Menghormati Simbol Agama Lain dalam Al-Qur’an

Media sosial sedang ramai membincang Ustadz Abdul Somad (UAS) yang berujar tentang salib, simbol agama yang dihormati oleh umat kristiani. Kelakar UAS tentang salib mendapatkan banyak respon dari banyak kalangan, ada yang pro dan kontra. Namun, belakangan muncul pula video klarifikasinya dari beliau.
Di salah satu tabligh akbar peringatan HUT Kemerdekaan RI, UAS mengatakan tiga alasan terkait videonya tersebut. Pertama, konteks video itu adalah menjawab pertanyaan bukan dibuat-buat untuk merusak hubungan antar agama. Kedua, pengajiannya di dalam Masjid tertutup, bukan di stadion maupun di televisi, untuk internal orang Islam menjelaskan tentang patung dan kedudukan Nabi Isa as. Ketiga, pengajiannya sudah lama, lebih dari tiga tahun yang lalu.
Pertanyaannya kemudian bagaimana al-Quran sebenarnya menyikapi perbedaan agama dan menghormati simbol agama lain? Kita bisa melihat jawabannya dalam Q.S al-An’am [6]: 108,
 وَلَا تَسُبُّوا الَّذِينَ يَدْعُونَ مِنْ دُونِ اللَّهِ فَيَسُبُّوا اللَّهَ عَدْوًا بِغَيْرِ عِلْمٍ كَذَلِكَ زَيَّنَّا لِكُلِّ أُمَّةٍ عَمَلَهُمْ ثُمَّ إِلَى رَبِّهِمْ مَرْجِعُهُمْ فَيُنَبِّئُهُمْ بِمَا كَانُوا يَعْمَلُون
“Dan janganlah kalian menghina sesembahan yang mereka sembah selain Allah, karena boleh jadi mereka menghina Allah tanpa dasar pengetahuan. Demikianlah, Kami jadikan bagi setiap umat anggapan baik terhadap pekerjaan mereka. Kemudian kepada Tuhan tempat kembali mereka, lalu Dia akan memberitahukan kepada mereka apa yang telah mereka kerjakan.”

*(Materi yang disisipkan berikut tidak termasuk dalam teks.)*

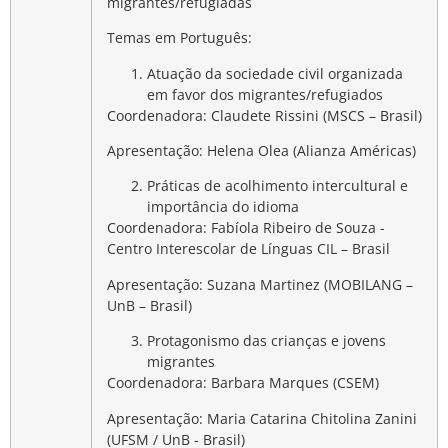
migrantes/refugiadas
Temas em Português:
Atuação da sociedade civil organizada
em favor dos migrantes/refugiados
Coordenadora: Claudete Rissini (MSCS – Brasil)
Apresentação: Helena Olea (Alianza Américas)
Práticas de acolhimento intercultural e
importância do idioma
Coordenadora: Fabíola Ribeiro de Souza -
Centro Interescolar de Línguas CIL – Brasil
A
presentação: Suzana Martinez (MOBILANG –
UnB – Brasil)
Protagonismo das crianças e jovens
migrantes
Coordenadora: Barbara Marques (CSEM)
Apresentação: Maria Catarina Chitolina Zanini
(UFSM / UnB - Brasil)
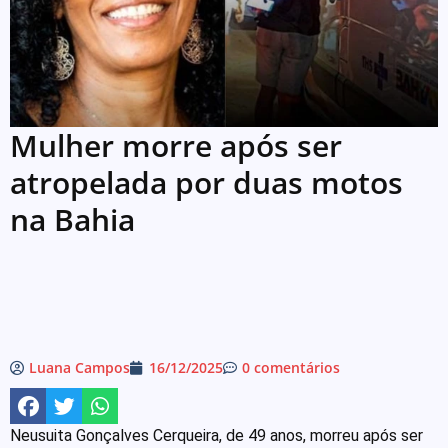
Mulher morre após ser
atropelada por duas motos
na Bahia
Luana Campos
16/12/2025
0 comentários
Neusuita Gonçalves Cerqueira, de 49 anos, morreu após ser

Mengenai ayat di atas Syekh al-Maraghi dalam kitab tafsirnya mengatakan bahwa al-Qur’an melarang umat muslim menghina sesembahan dan simbol agama lain dikarenakan hal tersebut adalah perbuatan sia-sia, tidak manfaat (jalb naf’) dan juga mencegah sesuatu yang tidak diinginkan (daf’ dharar). Oleh karenanya, segala bentuk penghinaan atau menyinggung agama lain di luar Islam tidak dibenarkan.
Menurut penulis, dalam konteks Indonesia sebagai negara yang majemuk yang menjungjung tinggi bhinneka tunggal ika, para pendakwah harus menghindari polemik dalam berdakwah. Selain kurang elok, juga dapat merenggangkan persahabatan antar saudara sesama anak bangsa.
Dialog Antara agama dan pertemuan-pertemuan sesama anak bangsa yang berbeda (Inter-Religious Dialogue) perlu dilakukan oleh para da’i dan ustadz, sehingga merasakan langsung bagaimana melihat agama lain dengan perspektif yang berbeda. Memahami agama lain dengan perspektif penganutnya lebih dibutuhkan dalam konteks Indonesia, dibandingkan dengan pandangan subyektif menurut agamanya sendiri.